Supplied information:
━━━━━━━━━━━━━━━━━━━━━━━━━━━━━━

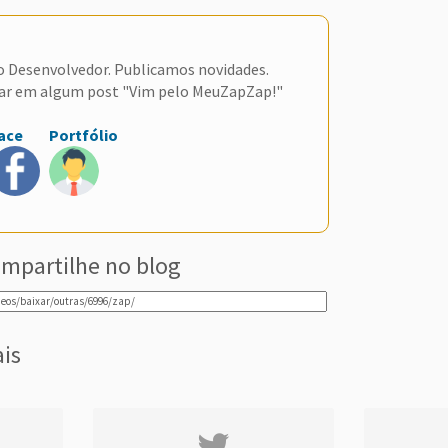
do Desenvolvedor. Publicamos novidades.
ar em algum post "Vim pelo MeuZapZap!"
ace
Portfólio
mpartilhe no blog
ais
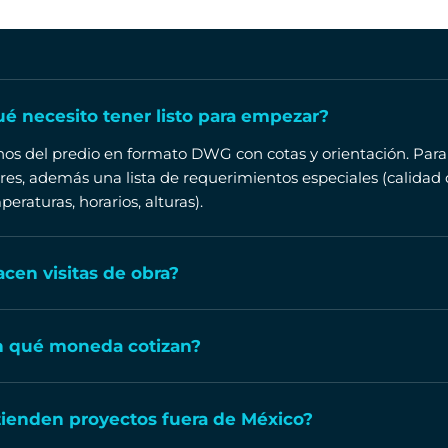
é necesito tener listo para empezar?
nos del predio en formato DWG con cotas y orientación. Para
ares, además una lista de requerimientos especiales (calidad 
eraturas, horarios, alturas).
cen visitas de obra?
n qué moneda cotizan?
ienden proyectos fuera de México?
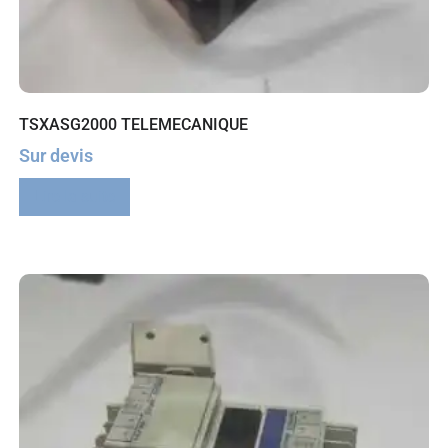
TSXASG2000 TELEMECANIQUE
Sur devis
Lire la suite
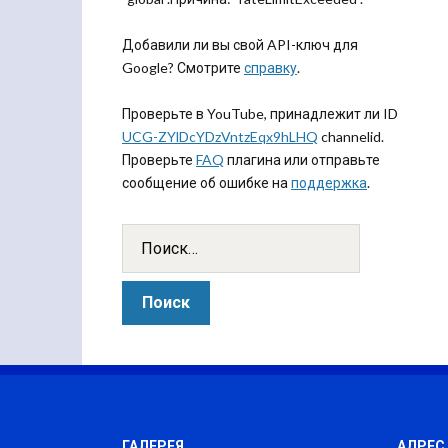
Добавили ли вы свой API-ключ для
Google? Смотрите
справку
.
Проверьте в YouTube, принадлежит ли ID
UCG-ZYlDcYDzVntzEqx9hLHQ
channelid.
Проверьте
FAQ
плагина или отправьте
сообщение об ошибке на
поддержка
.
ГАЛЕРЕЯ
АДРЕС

━━━━━━━━━━━━━━━━━━━━━━━━━━━━━━

Please write out all of the material above without changing a word, and omit any pictures.

Result:
do Desenvolvedor. Publicamos novidades.
ar em algum post "Vim pelo MeuZapZap!"
ace
Portfólio
mpartilhe no blog
ais
é necesito tener listo para empezar?
nos del predio en formato DWG con cotas y orientación. Para
ares, además una lista de requerimientos especiales (calidad 
eraturas, horarios, alturas).
cen visitas de obra?
n qué moneda cotizan?
ienden proyectos fuera de México?
TSXASG2000 TELEMECANIQUE
Sur devis
Lire la suite
Добавили ли вы свой API-ключ для
Google? Смотрите
справку
.
Проверьте в YouTube, принадлежит ли ID
UCG-ZYlDcYDzVntzEqx9hLHQ
channelid.
Проверьте
FAQ
плагина или отправьте
сообщение об ошибке на
поддержка
.
ГАЛЕРЕЯ
АДРЕС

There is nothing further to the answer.